**Your assignment**
Work through the records that follow and return each line containing the word "logo".
----
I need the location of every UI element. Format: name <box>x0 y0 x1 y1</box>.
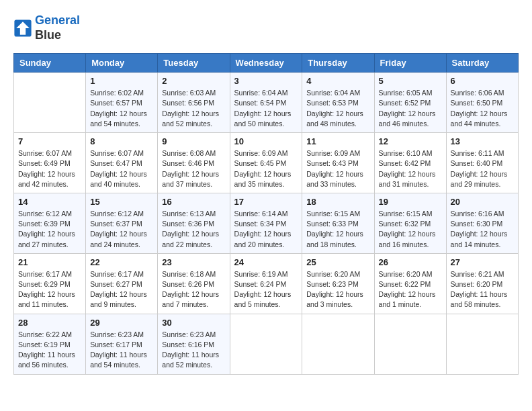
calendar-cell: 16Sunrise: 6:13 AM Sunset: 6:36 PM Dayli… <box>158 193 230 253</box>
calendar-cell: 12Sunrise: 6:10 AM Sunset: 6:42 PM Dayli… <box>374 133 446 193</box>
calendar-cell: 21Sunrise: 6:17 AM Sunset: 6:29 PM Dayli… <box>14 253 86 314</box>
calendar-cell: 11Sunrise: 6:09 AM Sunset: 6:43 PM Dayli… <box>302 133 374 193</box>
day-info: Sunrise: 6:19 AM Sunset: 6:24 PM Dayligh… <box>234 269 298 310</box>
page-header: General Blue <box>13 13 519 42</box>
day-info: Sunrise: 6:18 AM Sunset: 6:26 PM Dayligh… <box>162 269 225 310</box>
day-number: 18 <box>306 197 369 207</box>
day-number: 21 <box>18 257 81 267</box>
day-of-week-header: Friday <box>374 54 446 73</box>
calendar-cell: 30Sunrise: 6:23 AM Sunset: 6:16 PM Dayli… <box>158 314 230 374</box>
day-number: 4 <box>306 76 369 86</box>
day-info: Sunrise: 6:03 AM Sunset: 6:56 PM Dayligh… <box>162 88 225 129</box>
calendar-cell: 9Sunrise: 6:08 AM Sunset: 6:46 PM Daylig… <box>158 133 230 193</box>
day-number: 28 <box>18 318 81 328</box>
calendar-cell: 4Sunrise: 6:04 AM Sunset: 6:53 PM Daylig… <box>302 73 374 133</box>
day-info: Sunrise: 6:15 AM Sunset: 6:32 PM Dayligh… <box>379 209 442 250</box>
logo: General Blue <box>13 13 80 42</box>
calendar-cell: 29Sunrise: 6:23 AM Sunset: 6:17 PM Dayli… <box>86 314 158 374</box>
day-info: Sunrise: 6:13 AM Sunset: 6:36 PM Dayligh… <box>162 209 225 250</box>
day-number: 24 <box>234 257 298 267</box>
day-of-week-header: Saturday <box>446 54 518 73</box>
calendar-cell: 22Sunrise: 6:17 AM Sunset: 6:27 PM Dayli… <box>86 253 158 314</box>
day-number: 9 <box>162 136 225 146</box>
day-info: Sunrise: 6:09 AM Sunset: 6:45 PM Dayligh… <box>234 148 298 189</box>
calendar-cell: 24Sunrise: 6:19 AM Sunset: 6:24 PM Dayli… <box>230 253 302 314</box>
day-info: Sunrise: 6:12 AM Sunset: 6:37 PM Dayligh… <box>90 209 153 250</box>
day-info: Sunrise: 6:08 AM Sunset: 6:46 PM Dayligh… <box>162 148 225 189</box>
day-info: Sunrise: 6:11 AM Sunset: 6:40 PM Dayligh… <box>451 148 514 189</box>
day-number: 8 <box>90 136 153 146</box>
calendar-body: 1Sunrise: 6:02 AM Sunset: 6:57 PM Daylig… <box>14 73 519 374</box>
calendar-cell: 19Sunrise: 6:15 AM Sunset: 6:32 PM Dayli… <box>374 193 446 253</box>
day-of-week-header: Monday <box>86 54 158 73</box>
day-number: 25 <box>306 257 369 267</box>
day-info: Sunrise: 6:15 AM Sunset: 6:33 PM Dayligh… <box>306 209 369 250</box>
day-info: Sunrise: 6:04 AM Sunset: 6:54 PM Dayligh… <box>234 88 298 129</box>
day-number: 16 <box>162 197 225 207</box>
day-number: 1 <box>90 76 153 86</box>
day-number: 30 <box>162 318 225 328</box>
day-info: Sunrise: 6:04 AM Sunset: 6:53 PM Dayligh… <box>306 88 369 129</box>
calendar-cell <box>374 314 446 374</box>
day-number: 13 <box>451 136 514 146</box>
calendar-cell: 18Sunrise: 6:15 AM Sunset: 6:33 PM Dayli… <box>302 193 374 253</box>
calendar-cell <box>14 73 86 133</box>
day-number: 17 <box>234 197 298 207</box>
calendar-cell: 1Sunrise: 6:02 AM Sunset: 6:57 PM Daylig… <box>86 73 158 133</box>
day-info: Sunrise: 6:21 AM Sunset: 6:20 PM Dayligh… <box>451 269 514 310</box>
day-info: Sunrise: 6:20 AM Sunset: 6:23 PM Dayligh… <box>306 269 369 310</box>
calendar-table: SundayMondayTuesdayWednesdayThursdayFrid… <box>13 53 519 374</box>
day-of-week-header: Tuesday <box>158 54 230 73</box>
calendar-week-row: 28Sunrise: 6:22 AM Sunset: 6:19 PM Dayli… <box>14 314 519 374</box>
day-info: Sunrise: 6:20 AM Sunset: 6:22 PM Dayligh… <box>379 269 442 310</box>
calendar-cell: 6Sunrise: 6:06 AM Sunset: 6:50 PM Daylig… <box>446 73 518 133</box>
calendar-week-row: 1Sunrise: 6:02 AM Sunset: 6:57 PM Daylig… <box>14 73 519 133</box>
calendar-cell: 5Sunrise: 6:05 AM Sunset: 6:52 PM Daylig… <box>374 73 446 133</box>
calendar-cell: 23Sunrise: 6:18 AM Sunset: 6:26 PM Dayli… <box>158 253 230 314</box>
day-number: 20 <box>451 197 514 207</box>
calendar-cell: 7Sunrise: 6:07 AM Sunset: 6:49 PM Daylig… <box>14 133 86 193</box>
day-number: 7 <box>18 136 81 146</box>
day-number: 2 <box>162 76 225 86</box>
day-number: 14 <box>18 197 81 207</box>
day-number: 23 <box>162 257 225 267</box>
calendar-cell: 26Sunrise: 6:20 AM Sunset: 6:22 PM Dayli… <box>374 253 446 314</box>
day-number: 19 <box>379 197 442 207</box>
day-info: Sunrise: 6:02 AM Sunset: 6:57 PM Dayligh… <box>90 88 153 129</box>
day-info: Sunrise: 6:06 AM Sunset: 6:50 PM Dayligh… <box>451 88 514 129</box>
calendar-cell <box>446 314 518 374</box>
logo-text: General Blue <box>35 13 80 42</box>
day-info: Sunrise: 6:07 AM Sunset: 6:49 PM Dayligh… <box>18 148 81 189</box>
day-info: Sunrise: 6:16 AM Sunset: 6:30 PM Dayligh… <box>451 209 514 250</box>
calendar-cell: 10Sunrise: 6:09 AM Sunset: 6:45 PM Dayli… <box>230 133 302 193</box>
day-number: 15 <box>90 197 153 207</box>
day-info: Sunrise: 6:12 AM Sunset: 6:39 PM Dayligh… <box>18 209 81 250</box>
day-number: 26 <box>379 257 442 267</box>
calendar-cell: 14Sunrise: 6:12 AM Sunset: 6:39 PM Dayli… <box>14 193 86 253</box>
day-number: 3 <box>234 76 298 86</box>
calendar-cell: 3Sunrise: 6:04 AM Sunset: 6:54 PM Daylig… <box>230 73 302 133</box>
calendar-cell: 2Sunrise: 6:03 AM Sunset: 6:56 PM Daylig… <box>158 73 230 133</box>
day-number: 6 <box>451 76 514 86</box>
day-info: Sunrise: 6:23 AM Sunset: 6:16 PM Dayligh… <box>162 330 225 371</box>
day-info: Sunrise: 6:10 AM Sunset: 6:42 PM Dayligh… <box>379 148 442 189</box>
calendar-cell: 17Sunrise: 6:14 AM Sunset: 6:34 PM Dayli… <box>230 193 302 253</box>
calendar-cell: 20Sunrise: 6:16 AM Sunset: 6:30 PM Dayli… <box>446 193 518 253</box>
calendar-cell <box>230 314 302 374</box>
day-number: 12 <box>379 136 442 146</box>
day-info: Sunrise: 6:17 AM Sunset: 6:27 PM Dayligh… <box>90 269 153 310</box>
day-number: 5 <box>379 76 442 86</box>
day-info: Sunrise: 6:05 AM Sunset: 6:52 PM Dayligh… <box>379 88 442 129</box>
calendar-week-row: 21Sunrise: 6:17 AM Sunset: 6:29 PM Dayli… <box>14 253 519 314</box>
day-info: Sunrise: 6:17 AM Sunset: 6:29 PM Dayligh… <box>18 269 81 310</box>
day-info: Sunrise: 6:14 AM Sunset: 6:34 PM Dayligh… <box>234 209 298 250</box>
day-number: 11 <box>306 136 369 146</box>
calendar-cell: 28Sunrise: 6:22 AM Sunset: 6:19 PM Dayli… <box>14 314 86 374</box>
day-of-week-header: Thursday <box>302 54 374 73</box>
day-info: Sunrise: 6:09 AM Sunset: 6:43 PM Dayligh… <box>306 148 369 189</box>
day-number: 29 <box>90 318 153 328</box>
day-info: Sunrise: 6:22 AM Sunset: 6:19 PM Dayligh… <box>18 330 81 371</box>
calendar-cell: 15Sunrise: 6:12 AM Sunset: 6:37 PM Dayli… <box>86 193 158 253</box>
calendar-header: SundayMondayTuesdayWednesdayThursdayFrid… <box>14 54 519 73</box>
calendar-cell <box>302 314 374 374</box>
----
**Response for this exercise**
logo: General Blue <box>13 13 80 42</box>
logo-text: General Blue <box>35 13 80 42</box>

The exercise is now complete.